Understanding Testability and Its Complexity in Upcoming Technologies
Testing is an important stage of the software development lifecycle. The purpose is to release bug-free, performant software that won’t require a fortune in backend running costs. Simply, making this process more effective and efficient will save you time and effort, and in the long run, will enhance your profitability. This is one of the major drivers behind the switch to test automation. Nevertheless, one crucial factor is often ignored– software testability.
You might naively think all software is equally simple or hard to test. But you only have to look at how developers write unit tests to understand this isn’t so. Without proper hooks for testing, many functions can only be tested completely by calling them from somewhere else and examining the results. Such functions are not very testable. But a well-designed function will involve its own unit tests. These enable you to check for certain that the function is working perfectly. In effect, this is making the function testable.
Further up the testing hierarchy, things become less obvious. Here, testability is about two things. Firstly, can you truly test the software, and secondly, how likely is it that your tests will expose any bugs.
For functional UI testing, there are various real difficulties for both manual and automated tests. Let’s look at these in more detail before then exploring methods you can build your overall application more testable.
Challenges posed to Automated Testing
Challenges of Manual Testing
Automation testing can never fully take over manual testing. One of the main advantages that manual testers have is that they are humans and extra intelligent than computers. This implies that the challenges they face are distinct from those acted by test automation. A major problem in manual testing could be the application state. A real-user can create up a complicated application state which indicates that replicating with manual tests can be time-consuming and daunting. Further, repeating the same tests is yet more challenging.
Common Problem in Manual & Automated Testing
Test data – a common issue that arises in both manual and automated testing. If testers are working to test a system, they require proper test data. They might just utilize their real customer data. But if your application deals with delicate data, let’s say banking data, QA teams cannot simply be permitted to access this data. On the other hand, if you have a new system there won’t be any test data though. In both conditions, you will have to generate fake test data. Although it sounds simple, it comes with a number of issues too.
How to Improve Testability
Improving software testability is more about updating code. This includes things like adding more specific unit tests, using tools to estimate test coverage, code reviews, etc. At the integration test level, it is important to know how each subsystem should function and may also need building code to test for this. The following are some ways to enhance testability:
- Make UI More Testable: Let’s explore what you can do to create your UI more testable.
- Better Element Naming: Software developers can enhance testability if they ensure that they name each element in the UI accurately. This is a huge challenge in large projects where there are large teams including frontend engineers and when teams are creating UIs for various platforms.
- Adding Tools for Testers: Manual testing is easier if you create tools especially for this. For instance, testers should be provided with tools that make it easy to place the application into a recognized state.

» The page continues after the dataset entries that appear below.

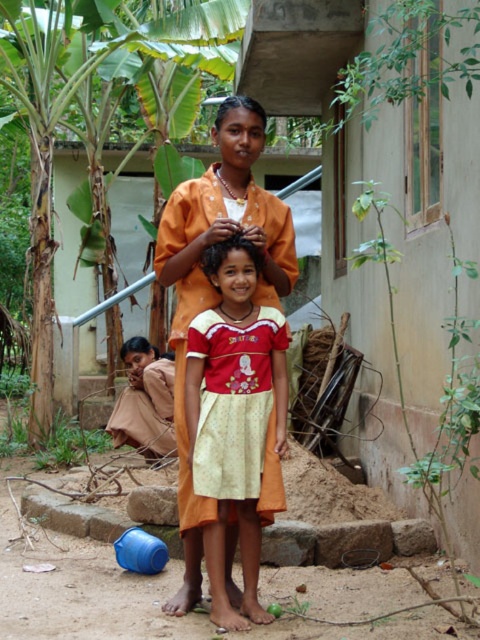 Question: Which point is closer to the camera taking this photo?

Choices:
 (A) (214, 28)
 (B) (126, 346)
 (C) (220, 257)
 (D) (264, 122)

Answer: (C)

Question: In this image, where is black shiny hair at upper center located relative to brown silky hair at upper center?

Choices:
 (A) above
 (B) below

Answer: (A)

Question: Considering the real-world distances, which object is farthest from the brown silky hair at upper center?

Choices:
 (A) black shiny hair at upper center
 (B) green leafy banana tree at upper left

Answer: (A)

Question: Among these objects, which one is nearest to the camera?

Choices:
 (A) brown silky hair at upper center
 (B) brown silky hair at center
 (C) red cotton dress at center
 (D) black shiny hair at upper center

Answer: (C)

Question: Does green leafy banana tree at upper left have a larger size compared to brown silky hair at center?

Choices:
 (A) yes
 (B) no

Answer: (A)

Question: Is red cotton dress at center smaller than green leafy banana tree at upper left?

Choices:
 (A) yes
 (B) no

Answer: (A) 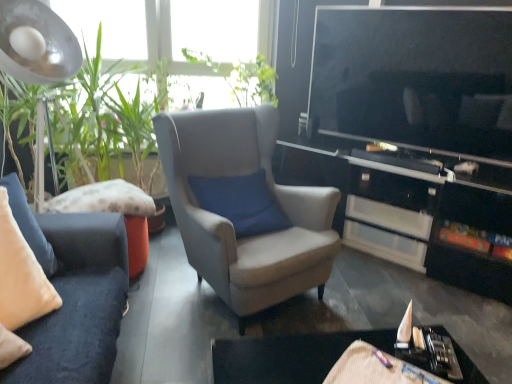 Question: Is green leafy plant at left bigger or smaller than green leafy plant at upper center?

Choices:
 (A) big
 (B) small

Answer: (A)

Question: Is green leafy plant at left taller or shorter than green leafy plant at upper center?

Choices:
 (A) short
 (B) tall

Answer: (B)

Question: Which object is positioned closest to the velvet beige pillow at left?

Choices:
 (A) metallic silver lampshade at upper left
 (B) black glossy table at lower right
 (C) suede-like beige armchair at center
 (D) green leafy plant at left
 (E) green leafy plant at upper center

Answer: (C)

Question: Considering the real-world distances, which object is closest to the green leafy plant at upper center?

Choices:
 (A) metallic silver lampshade at upper left
 (B) black glossy table at lower right
 (C) velvet beige pillow at left
 (D) suede-like beige armchair at center
 (E) black glossy cabinet at center

Answer: (E) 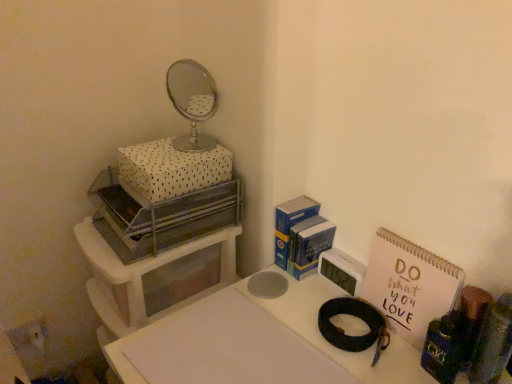 The height and width of the screenshot is (384, 512). Identify the location of free spot behind shiny metallic magnifying glass at upper center. (310, 291). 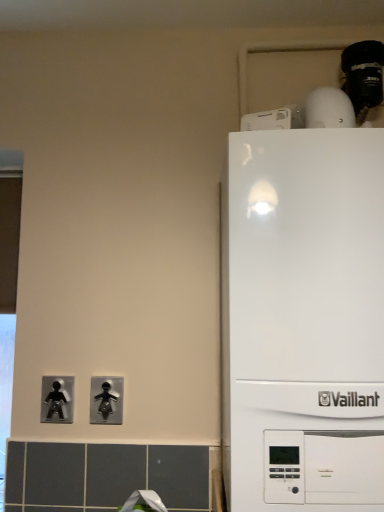 Question: Which direction should I rotate to face black plastic light switch at lower center, which is the first light switch in right-to-left order, — up or down?

Choices:
 (A) down
 (B) up

Answer: (A)

Question: From a real-world perspective, is metallic silver figure at lower left, arranged as the 2th light switch when viewed from the right, on white glossy boiler at right?

Choices:
 (A) yes
 (B) no

Answer: (B)

Question: From the image's perspective, does metallic silver figure at lower left, arranged as the 2th light switch when viewed from the right, appear higher than white glossy boiler at right?

Choices:
 (A) yes
 (B) no

Answer: (B)

Question: Considering the relative positions of metallic silver figure at lower left, which is the 1th light switch in left-to-right order, and white glossy boiler at right in the image provided, is metallic silver figure at lower left, which is the 1th light switch in left-to-right order, to the right of white glossy boiler at right from the viewer's perspective?

Choices:
 (A) no
 (B) yes

Answer: (A)

Question: From the image's perspective, is metallic silver figure at lower left, which is the 1th light switch in left-to-right order, under white glossy boiler at right?

Choices:
 (A) yes
 (B) no

Answer: (A)

Question: Can you confirm if metallic silver figure at lower left, arranged as the 2th light switch when viewed from the right, is shorter than white glossy boiler at right?

Choices:
 (A) no
 (B) yes

Answer: (B)

Question: Is metallic silver figure at lower left, arranged as the 2th light switch when viewed from the right, completely or partially outside of white glossy boiler at right?

Choices:
 (A) yes
 (B) no

Answer: (A)

Question: Is metallic silver figure at lower left, arranged as the 2th light switch when viewed from the right, inside black plastic light switch at lower center, which is the first light switch in right-to-left order?

Choices:
 (A) yes
 (B) no

Answer: (B)

Question: From a real-world perspective, is black plastic light switch at lower center, which is the first light switch in right-to-left order, over metallic silver figure at lower left, arranged as the 2th light switch when viewed from the right?

Choices:
 (A) yes
 (B) no

Answer: (B)

Question: Can you confirm if black plastic light switch at lower center, which is the first light switch in right-to-left order, is smaller than metallic silver figure at lower left, arranged as the 2th light switch when viewed from the right?

Choices:
 (A) no
 (B) yes

Answer: (B)

Question: Is black plastic light switch at lower center, which is the first light switch in right-to-left order, looking in the opposite direction of metallic silver figure at lower left, which is the 1th light switch in left-to-right order?

Choices:
 (A) no
 (B) yes

Answer: (A)

Question: From a real-world perspective, is black plastic light switch at lower center, which is the first light switch in right-to-left order, under metallic silver figure at lower left, which is the 1th light switch in left-to-right order?

Choices:
 (A) yes
 (B) no

Answer: (A)

Question: Is black plastic light switch at lower center, which is the first light switch in right-to-left order, positioned far away from metallic silver figure at lower left, arranged as the 2th light switch when viewed from the right?

Choices:
 (A) no
 (B) yes

Answer: (A)

Question: Does black plastic light switch at lower center, which is the first light switch in right-to-left order, turn towards white glossy boiler at right?

Choices:
 (A) yes
 (B) no

Answer: (B)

- Actual Test Environment: Although it can be challenging, yet it can help accomplish precise results for both manual and automated testing if your test environment replicates the production environment. All you require to do is assure that the staging environment is as near to the actual as possible. This involves using the same versions of software, similar servers, etc.
- Consistent Design: Consistent design is the solution to assure a good user experience. However, if you manage to generate a consistent design, this can enhance your software testability. It makes the method much easier for testers. They can simply reuse the test modules and knowing how the UI works help in making it more testable.
- Using ML and AI for Data Generation: Additionally, in modern times, companies can also utilize machine learning (ML) and artificial intelligence (AI) to create data that does not replicate the original database. Testing teams can use data that does not negotiate the sensitive user information, yet can be effective in getting the tests more testable.
- Internal Logging: The detailed logging of the internal state can assist in manual testing. It makes it simpler for testers to examine what is going on through any test. It is clear that more logging will influence your application but it will get the backend API visible to the testers.
The most failed application is the one with the least testability. Enhancing software testability will help in enhancing the overall software development method. Test automation significantly promotes testability. Moreover, it is necessary to use realistic test data to accomplish practical results.
TestUnity experts will help you enhance software testability which in turn improves your overall software development lifecycle. We ensure to produce high-quality test data and to test on a copy of your production environment. Connect with our experts to improve software testability.